Worldly hope expresses our personal desires for the future. We have hope concerning things that are uncertain. We don't know if our desires will come to pass, but we hold out hope that they will.
When Scripture speaks of hope, however, something very different is in view. Biblical hope is a firm conviction that the future promises of God will be fulfilled. Hope is not mere wish projection, but an assurance of what will come to pass. "This hope we have as an anchor of the soul, both sure and steadfast, and which enters the Presence behind the veil" (Hebrews 6:19).
Paul reminds believers that until the kingdom comes in its fullness, believers can only have an assured hope; they must "walk by faith, not by sight" (2 Corinthians 5:7).
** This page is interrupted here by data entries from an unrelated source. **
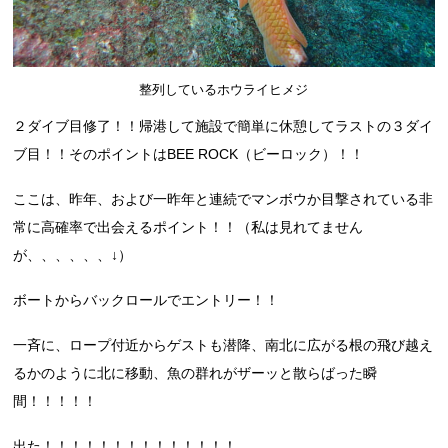
整列しているホウライヒメジ
２ダイブ目修了！！帰港して施設で簡単に休憩してラストの３ダイ
ブ目！！そのポイントはBEE ROCK（ビーロック）！！
ここは、昨年、および一昨年と連続でマンボウか目撃されている非
常に高確率で出会えるポイント！！（私は見れてません
が、、、、、、↓）
ボートからバックロールでエントリー！！
一斉に、ロープ付近からゲストも潜降、南北に広がる根の飛び越え
るかのように北に移動、魚の群れがザーッと散らばった瞬
間！！！！！
出た！！！！！！！！！！！！！！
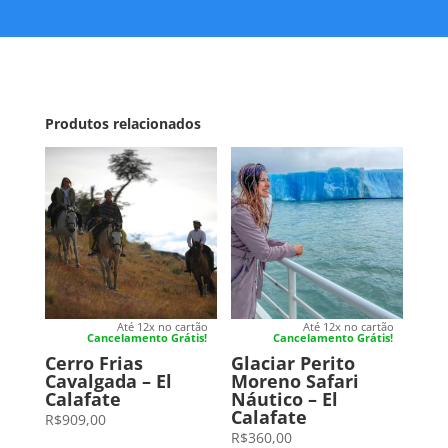
Produtos relacionados
Até 12x no cartão
Até 12x no cartão
Cancelamento Grátis!
Cancelamento Grátis!
Cerro Frias
Glaciar Perito
Cavalgada – El
Moreno Safari
Calafate
Náutico – El
Calafate
R$
909,00
R$
360,00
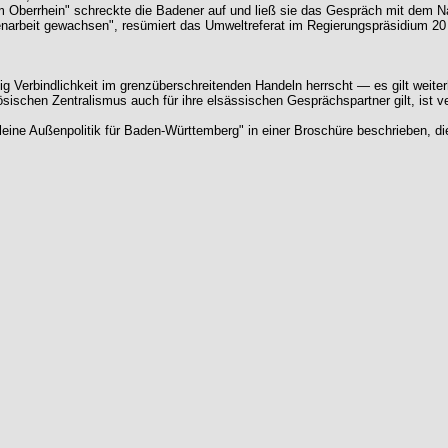
Oberrhein" schreckte die Badener auf und ließ sie das Gespräch mit dem Na
narbeit gewachsen", resümiert das Umweltreferat im Regierungspräsidium 20 
wenig Verbindlichkeit im grenzüberschreitenden Handeln herrscht — es gilt wei
chen Zentralismus auch für ihre elsässischen Gesprächspartner gilt, ist ver
 kleine Außenpolitik für Baden-Württemberg" in einer Broschüre beschrieben, d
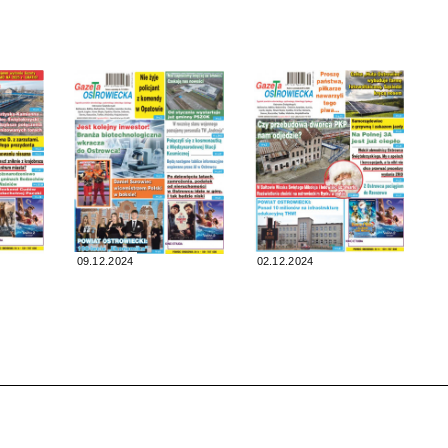
09.12.2024
02.12.2024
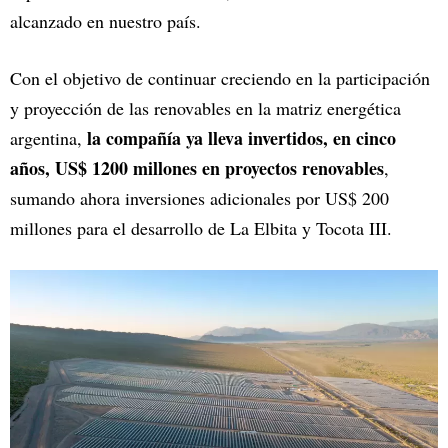
alcanzado en nuestro país.
Con el objetivo de continuar creciendo en la participación
y proyección de las renovables en la matriz energética
la compañía ya lleva invertidos, en cinco
argentina,
años, US$ 1200 millones en proyectos renovables
,
sumando ahora inversiones adicionales por US$ 200
millones para el desarrollo de La Elbita y Tocota III.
This hope is neither unfounded nor groundless. Though the earthly life of the Christian is marked more by suffering than triumph (1 Corinthians 4:8-13; 2 Corinthians 4:7-18), the foundation for hope is in the Godhead. In our walk of faith, God never promised us a calm voyage, only a safe landing.
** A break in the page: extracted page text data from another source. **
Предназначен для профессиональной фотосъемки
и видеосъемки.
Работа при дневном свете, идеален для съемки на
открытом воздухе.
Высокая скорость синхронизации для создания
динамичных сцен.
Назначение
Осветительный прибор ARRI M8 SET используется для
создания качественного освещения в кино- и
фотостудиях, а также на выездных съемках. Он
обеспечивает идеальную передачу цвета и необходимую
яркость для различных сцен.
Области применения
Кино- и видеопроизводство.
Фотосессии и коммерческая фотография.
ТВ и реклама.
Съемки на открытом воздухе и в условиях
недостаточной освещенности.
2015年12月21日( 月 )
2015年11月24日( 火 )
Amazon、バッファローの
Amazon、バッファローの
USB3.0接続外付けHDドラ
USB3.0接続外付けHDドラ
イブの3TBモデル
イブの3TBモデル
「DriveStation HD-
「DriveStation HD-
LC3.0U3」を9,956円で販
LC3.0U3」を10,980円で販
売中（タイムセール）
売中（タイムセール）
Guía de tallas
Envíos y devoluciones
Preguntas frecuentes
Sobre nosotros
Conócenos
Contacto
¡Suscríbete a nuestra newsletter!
Throughout the New Testament hope means a confident expectation of future good, presently seen only by faith (Rom. 8: 18-25, Heb. 11: 1). Here, the believer’s confidence is rooted in an objective fact, namely, that the future good in store has been promised to them by an omnipotent, covenant-keeping God who is always true to his word. As Paul put it, the saints enjoy a hope of eternal life which God, who cannot lie, promised long ages ago; and which even now He has made manifest by sending Christ into the world with the Good News of the Gospel (Titus 1: 2-3, Heb. 6: 17-20).
Key take-aways:
1. Biblical hope is a matter of assurance rather than wishing.
2. Hope is a virtue, not a weakness.
3. Faith is trust in what God has already done. Hope is trust in what God promises for the future.
4. The resurrection of Christ gives us hope in the midst of suffering.